Abstract
Pregnant women have abundant natural killer (NK) cells in their placenta, and NK cell function is regulated by polymorphisms of killer cell immunoglobulin-like receptors (KIRs). Previous studies report different roles of NK cells in the immune responses to placental malaria (PM) and human immunodeficiency virus (HIV-1) infections. Given these references, the aim of this study was to determine the association between KIR gene content polymorphism and PM infection in pregnant women of known HIV-1 status. Sixteen genes in the KIR family were analyzed in 688 pregnant Kenyan women. Gene content polymorphisms were assessed in relation to PM in HIV-1 negative and HIV-1 positive women, respectively. Results showed that in HIV-1 negative women, the presence of the individual genes KIR2DL1 and KIR2DL3 increased the odds of having PM, and the KIR2DL2/KIR2DL2 homozygotes were associated with protection from PM. However, the reverse relationship was observed in HIV-1 positive women, where the presence of individual KIR2DL3 was associated with protection from PM, and KIR2DL2/KIR2DL2 homozygotes increased the odds for susceptibility to PM. Further analysis of the HIV-1 positive women stratified by CD4 counts showed that this reverse association between KIR genes and PM remained only in the individuals with high CD4 cell counts but not in those with low CD4 cell counts. Collectively, these results suggest that inhibitory KIR2DL2 and KIR2DL3, which are alleles of the same locus, play a role in the inverse effects on PM and PM/HIV co-infection and the effect of KIR genes on PM in HIV positive women is dependent on high CD4 cell counts. In addition, analysis of linkage disequilibrium (LD) of the PM relevant KIR genes showed strong LD in women without PM regardless of their HIV status while LD was broken in those with PM, indicating possible selection pressure by malaria infection on the KIR genes.
Highlights
In sub-Saharan Africa, it is estimated that 32 million pregnant women are at risk for Plasmodium falciparum infection annually [1]
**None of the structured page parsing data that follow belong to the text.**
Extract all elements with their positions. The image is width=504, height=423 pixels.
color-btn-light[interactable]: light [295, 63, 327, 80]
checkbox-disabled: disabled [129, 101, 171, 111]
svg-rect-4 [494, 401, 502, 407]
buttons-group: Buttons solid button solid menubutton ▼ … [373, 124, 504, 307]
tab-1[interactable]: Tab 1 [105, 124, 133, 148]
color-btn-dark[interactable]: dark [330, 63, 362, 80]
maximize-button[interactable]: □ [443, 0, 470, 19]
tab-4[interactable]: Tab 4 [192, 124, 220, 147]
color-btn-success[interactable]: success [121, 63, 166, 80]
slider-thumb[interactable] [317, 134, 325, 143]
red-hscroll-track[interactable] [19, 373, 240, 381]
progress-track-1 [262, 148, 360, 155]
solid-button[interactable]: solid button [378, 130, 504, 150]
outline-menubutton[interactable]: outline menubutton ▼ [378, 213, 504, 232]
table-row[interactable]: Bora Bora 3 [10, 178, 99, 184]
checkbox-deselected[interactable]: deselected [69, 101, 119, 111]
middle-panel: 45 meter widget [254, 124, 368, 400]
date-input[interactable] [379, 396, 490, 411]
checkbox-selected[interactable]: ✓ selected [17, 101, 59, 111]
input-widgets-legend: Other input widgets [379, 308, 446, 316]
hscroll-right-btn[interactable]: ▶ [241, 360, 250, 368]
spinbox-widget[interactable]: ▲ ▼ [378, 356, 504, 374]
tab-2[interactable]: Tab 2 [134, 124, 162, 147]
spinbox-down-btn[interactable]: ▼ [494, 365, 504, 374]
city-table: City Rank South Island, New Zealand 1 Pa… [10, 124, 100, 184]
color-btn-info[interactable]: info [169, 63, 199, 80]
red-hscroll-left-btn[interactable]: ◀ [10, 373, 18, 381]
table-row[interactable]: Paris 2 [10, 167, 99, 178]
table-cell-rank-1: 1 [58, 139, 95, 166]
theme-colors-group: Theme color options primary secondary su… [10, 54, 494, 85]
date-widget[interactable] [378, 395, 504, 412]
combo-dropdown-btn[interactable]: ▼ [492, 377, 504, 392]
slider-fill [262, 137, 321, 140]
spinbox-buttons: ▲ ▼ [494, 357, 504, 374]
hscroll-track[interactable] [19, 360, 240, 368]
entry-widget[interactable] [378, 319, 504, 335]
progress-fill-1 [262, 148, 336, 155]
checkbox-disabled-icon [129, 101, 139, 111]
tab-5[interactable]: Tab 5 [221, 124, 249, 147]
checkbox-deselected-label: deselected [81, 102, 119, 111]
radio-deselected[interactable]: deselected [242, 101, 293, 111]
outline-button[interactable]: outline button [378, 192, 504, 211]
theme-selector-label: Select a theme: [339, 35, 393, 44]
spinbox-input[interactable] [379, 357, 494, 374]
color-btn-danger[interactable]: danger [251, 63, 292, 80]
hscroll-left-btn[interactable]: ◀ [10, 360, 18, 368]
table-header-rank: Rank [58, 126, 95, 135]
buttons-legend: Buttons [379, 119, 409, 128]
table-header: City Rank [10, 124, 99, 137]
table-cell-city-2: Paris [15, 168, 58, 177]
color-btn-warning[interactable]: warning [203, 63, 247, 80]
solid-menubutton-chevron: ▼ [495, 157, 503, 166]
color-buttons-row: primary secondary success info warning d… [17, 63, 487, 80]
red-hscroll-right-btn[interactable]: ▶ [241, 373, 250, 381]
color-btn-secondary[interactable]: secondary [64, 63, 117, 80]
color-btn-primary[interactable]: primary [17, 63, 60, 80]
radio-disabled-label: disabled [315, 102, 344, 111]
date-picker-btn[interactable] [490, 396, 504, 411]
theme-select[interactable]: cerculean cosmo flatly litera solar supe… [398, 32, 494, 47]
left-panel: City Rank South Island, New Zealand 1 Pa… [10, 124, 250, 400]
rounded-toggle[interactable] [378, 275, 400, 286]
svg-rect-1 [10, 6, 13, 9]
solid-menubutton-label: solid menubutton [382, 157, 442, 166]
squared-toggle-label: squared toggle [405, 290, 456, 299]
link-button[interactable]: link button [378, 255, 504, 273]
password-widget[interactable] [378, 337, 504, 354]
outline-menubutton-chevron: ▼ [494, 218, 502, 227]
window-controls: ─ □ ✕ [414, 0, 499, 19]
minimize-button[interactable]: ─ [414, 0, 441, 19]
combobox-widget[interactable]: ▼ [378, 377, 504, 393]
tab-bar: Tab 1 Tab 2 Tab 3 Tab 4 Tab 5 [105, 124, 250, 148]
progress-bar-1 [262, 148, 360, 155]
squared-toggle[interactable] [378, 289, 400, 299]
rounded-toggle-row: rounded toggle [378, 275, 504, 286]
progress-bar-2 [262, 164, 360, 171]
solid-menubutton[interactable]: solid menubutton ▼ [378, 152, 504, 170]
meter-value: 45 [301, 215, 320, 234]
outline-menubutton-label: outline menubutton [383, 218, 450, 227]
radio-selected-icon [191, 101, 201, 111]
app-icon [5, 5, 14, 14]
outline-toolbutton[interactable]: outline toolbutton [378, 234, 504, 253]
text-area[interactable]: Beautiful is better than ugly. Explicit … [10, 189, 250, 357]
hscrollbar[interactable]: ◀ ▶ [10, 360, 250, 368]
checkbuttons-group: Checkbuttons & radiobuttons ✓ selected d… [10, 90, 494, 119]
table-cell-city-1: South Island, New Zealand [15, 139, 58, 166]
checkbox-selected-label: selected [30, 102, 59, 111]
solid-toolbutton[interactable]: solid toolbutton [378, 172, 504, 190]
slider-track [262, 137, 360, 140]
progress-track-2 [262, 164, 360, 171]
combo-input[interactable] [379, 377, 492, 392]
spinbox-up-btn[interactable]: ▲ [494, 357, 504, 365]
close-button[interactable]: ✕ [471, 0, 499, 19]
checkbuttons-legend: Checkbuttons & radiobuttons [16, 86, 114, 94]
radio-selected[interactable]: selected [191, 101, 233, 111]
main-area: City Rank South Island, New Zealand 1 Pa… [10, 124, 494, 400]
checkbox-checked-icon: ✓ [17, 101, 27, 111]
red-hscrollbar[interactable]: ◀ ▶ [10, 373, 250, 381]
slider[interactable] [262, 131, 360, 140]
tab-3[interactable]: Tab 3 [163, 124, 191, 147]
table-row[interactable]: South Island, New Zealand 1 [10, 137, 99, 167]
We provide the first evidence that 1) the killer cell immunoglobulin-like receptors (KIRs) gene content polymorphism is associated with placental malaria (PM) infection, 2) this association is affected by the HIV status of the pregnant women, and 3) the effect of KIR gene content polymorphism on PM infection in the HIV positive women is dependent on high CD4 cell counts
We identified associations between KIR2DL1, KIR2DL2, and KIR2DL3 genes and PM infection
Summary
In sub-Saharan Africa, it is estimated that 32 million pregnant women are at risk for Plasmodium falciparum infection annually [1]. Parity-dependent malarial immunity is acquired over consecutive pregnancies protecting multigravid women against the adverse effect of pregnancy-associated malaria, and as a consequence, in high transmission areas susceptibility to malaria decreases with increasing gravidity, whereas in areas of low endemicity, this trend is not as evident. HIV-1 infection in women of reproductive age is another major public health problem and often coexists with malaria in pregnant women in sub-Saharan Africa [6]. HIV complicates the adverse consequences of placental malaria (PM) by increasing risk of infection, parasite densities and severity of the disease [7,8] and by impairing the response to anti-malarial therapy [9]. Six studies addressed whether PM enhanced MTCT and all were conducted prior to the widespread introduction of antiretrovirals (ARVs) with conflicting conclusions [11,12,13,14,15,16], showing increased MTCT in two studies in Uganda [11,15], no effect in two other studies at the Kenya Coast [13,14], and a significant protective effect in Mozambique and western Kenya [12,16]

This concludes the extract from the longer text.